→ **TASK ITEM**: From the entries below, write out exactly the lines between the line holding "EuroClassic Furniture" and the line holding "Skip to main content", inclusive, excluding any pictures.

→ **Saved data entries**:
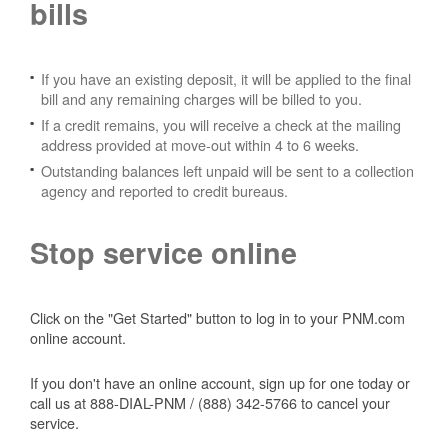
bills
If you have an existing deposit, it will be applied to the final
bill and any remaining charges will be billed to you.
If a credit remains, you will receive a check at the mailing
address provided at move-out within 4 to 6 weeks.
Outstanding balances left unpaid will be sent to a collection
agency and reported to credit bureaus.
Stop service online
Click on the "Get Started" button to log in to your PNM.com
online account.
If you don't have an online account, sign up for one today or
call us at 888-DIAL-PNM / (888) 342-5766 to cancel your
service.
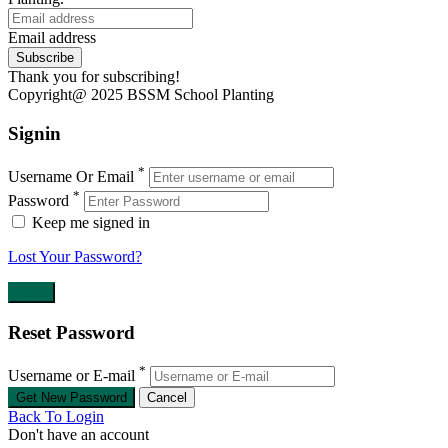
Email address
Subscribe
Thank you for subscribing!
Copyright@ 2025 BSSM School Planting
Signin
*
Username Or Email
*
Password
Keep me signed in
Lost Your Password?
Reset Password
*
Username or E-mail
Back To Login
Don't have an account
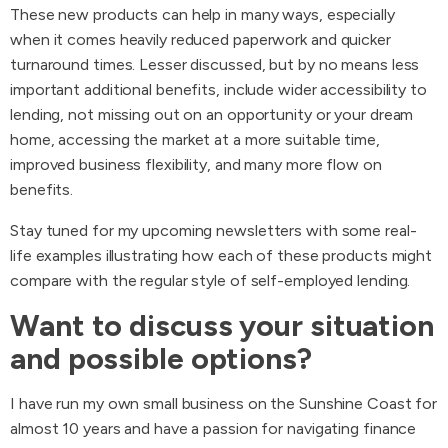
These new products can help in many ways, especially
when it comes heavily reduced paperwork and quicker
turnaround times. Lesser discussed, but by no means less
important additional benefits, include wider accessibility to
lending, not missing out on an opportunity or your dream
home, accessing the market at a more suitable time,
improved business flexibility, and many more flow on
benefits.
Stay tuned for my upcoming newsletters with some real-
life examples illustrating how each of these products might
compare with the regular style of self-employed lending.
Want to discuss your situation
and possible options?
I have run my own small business on the Sunshine Coast for
almost 10 years and have a passion for navigating finance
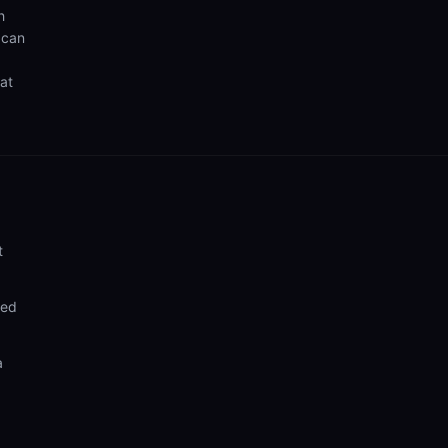
h
 can
hat
t
ded
a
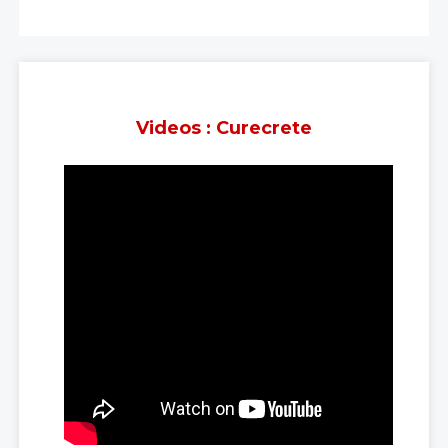
Videos : Curecrete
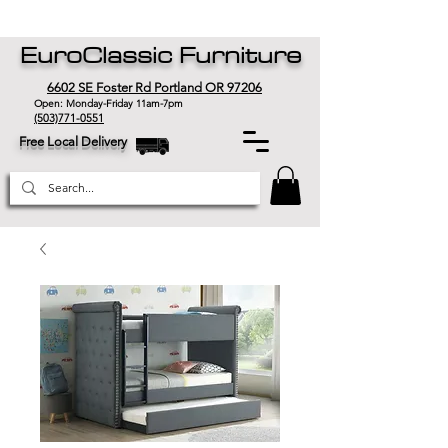
EuroClassic Furniture
6602 SE Foster Rd Portland OR 97206
Open: Monday-Friday 11am-7pm
(503)771-0551
Free Local Delivery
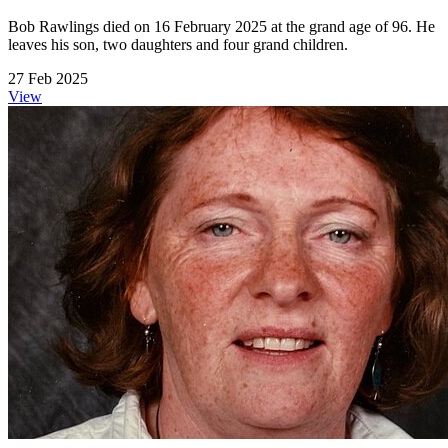
Bob Rawlings died on 16 February 2025 at the grand age of 96. He
leaves his son, two daughters and four grand children.
27 Feb 2025
View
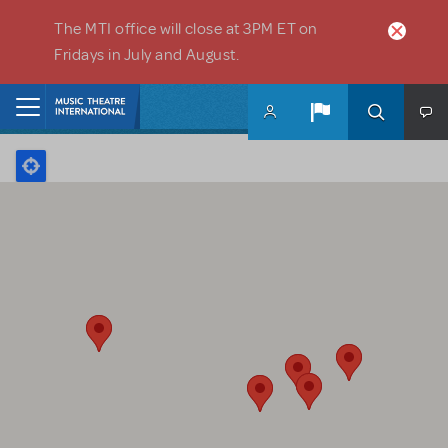
Skip to main content
The MTI office will close at 3PM ET on
Fridays in July and August.
Home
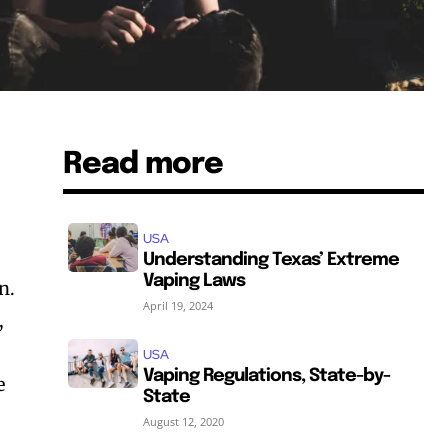
Read more
USA
Understanding Texas’ Extreme
Vaping Laws
n.
April 19, 2024
,
USA
Vaping Regulations, State-by-
e
State
August 12, 2020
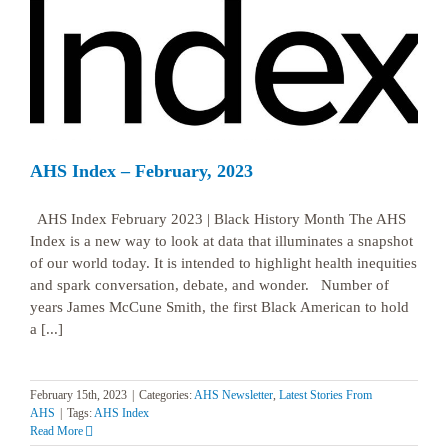
AHS Index – February, 2023
AHS Index February 2023 | Black History Month The AHS
Index is a new way to look at data that illuminates a snapshot
of our world today. It is intended to highlight health inequities
and spark conversation, debate, and wonder. Number of
years James McCune Smith, the first Black American to hold
a [...]
February 15th, 2023
|
Categories:
AHS Newsletter
,
Latest Stories From
AHS
|
Tags:
AHS Index
Read More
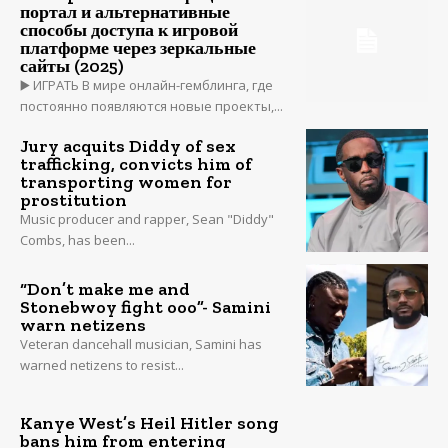
портал и альтернативные
способы доступа к игровой
платформе через зеркальные
сайты (2025)
▶️ ИГРАТЬ В мире онлайн-гемблинга, где
постоянно появляются новые проекты,...
Jury acquits Diddy of sex
trafficking, convicts him of
transporting women for
prostitution
Music producer and rapper, Sean "Diddy"
Combs, has been...
“Don’t make me and
Stonebwoy fight ooo”- Samini
warn netizens
Veteran dancehall musician, Samini has
warned netizens to resist...
Kanye West’s Heil Hitler song
bans him from entering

→ **ANSWER TO THIS PROBLEM**:
EuroClassic Furniture
6602 SE Foster Rd Portland OR 97206
Open: Monday-Friday 11am-7pm
(503)771-0551
Free Local Delivery
Bob Rawlings died on 16 February 2025 at the grand age of 96. He
leaves his son, two daughters and four grand children.
27 Feb 2025
View
Skip to main content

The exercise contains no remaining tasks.